The direct effect of CO2 rise on the plant ionome

Abstract

Malnutrition is worsening, affecting every country and over 3 billion people. There is evidence that rising CO2 levels will not only indirectly increase malnutrition through climate change effects, but also directly through a downshift in the plant ionome, reducing nutritional quality and increasing hidden hunger. Attempts to calculate the human health impact have been conducted with limited statistical power on a small group of nutrients. The impact on different age-sex groups, countries, and nutrients is still largely unknown. This research aims to fill this gap, creating a meta-analysis of the most data (5,809 entries), crops (43), and elements (31 plus phytate) of any study to date, resolving a methodological gap for disharmonious data and applying this to the GENuS model of global nutritional supply in 2011 for eight nutrients (calcium, copper, iron, magnesium, phosphorus, potassium, protein, and zinc) to see which countries will be able to provide enough nutrients for their citizens in a 550 ppm world compared to at 350 ppm.
Bootstrapping reveals a distinct 5% to 12% systemic downshift in the plant ionome. Both C3 and C4 plants respond, disproving the hypothesis that C4 plants are mostly unaffected by CO2 rise and supporting the idea that the CO2 saturation point is not directly linked to mineral uptake.  Elements have a differential response, suggesting that the carbon dilution theory is an inappropriate explanation. Zinc, protein, and iron have the largest decreases, and zinc in chickpeas decreases the most (40%) of all groups. Grains (wheat and rice) and soybeans are the hardest hit crops, decreasing in nutritional value up to 12%.

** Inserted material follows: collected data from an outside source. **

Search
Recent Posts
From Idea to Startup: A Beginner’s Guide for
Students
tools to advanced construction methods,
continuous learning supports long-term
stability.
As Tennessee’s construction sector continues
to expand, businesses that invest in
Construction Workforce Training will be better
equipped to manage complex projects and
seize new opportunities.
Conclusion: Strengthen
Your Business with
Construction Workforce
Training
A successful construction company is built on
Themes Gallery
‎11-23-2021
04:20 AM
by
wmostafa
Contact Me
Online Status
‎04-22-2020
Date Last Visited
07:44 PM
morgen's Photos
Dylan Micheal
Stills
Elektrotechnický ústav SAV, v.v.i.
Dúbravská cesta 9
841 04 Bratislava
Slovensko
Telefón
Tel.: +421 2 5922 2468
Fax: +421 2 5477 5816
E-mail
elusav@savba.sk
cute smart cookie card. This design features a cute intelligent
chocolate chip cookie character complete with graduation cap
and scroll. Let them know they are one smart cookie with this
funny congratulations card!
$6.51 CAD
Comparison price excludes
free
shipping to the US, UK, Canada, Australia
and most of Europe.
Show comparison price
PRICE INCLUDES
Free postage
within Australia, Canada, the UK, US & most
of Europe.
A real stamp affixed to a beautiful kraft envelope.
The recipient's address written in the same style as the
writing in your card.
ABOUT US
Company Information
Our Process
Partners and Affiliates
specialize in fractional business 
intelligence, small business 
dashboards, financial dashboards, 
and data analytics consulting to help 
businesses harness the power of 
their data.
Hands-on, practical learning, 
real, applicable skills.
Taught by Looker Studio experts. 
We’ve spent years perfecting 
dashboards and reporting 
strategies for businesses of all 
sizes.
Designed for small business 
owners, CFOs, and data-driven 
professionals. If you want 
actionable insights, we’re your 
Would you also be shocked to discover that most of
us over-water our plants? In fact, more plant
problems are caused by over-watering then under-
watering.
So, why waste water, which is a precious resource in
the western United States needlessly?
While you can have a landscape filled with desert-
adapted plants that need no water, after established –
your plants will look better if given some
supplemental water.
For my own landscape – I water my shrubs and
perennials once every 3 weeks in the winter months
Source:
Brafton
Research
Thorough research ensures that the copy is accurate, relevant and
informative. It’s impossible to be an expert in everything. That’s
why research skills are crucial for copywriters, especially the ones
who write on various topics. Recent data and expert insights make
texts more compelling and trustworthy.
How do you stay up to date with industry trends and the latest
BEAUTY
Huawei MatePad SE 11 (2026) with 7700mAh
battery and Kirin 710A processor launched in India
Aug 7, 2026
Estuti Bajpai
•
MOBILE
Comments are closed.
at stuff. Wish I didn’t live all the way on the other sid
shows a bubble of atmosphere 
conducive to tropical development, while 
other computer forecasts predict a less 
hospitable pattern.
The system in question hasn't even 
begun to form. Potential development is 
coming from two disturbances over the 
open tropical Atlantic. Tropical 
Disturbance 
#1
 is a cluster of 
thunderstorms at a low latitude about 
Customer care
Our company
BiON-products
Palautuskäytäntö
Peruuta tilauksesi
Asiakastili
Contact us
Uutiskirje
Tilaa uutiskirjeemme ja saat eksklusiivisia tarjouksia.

The total nutrient supply decreases by 2.3% to 6.4%, increasing the malnourishment and obesity double burden. Countries will no longer provide enough nutrients from food solely due to changes in the plant ionome, impacting every country. Half of the world will develop new deficiencies. The strongest predictor of resiliency to nutritional changes from CO2 rise is diet diversity. Exacerbating global inequality, the impact will be particularly pronounced in African and Asian countries, and among women aged 25-29 compared to men of the same age group and children aged 0-4 years. Changing plant stoichiometry will have dramatic global implications for hidden hunger, worsening or introducing deficiencies, especially in iron, phosphorus, potassium, and zinc.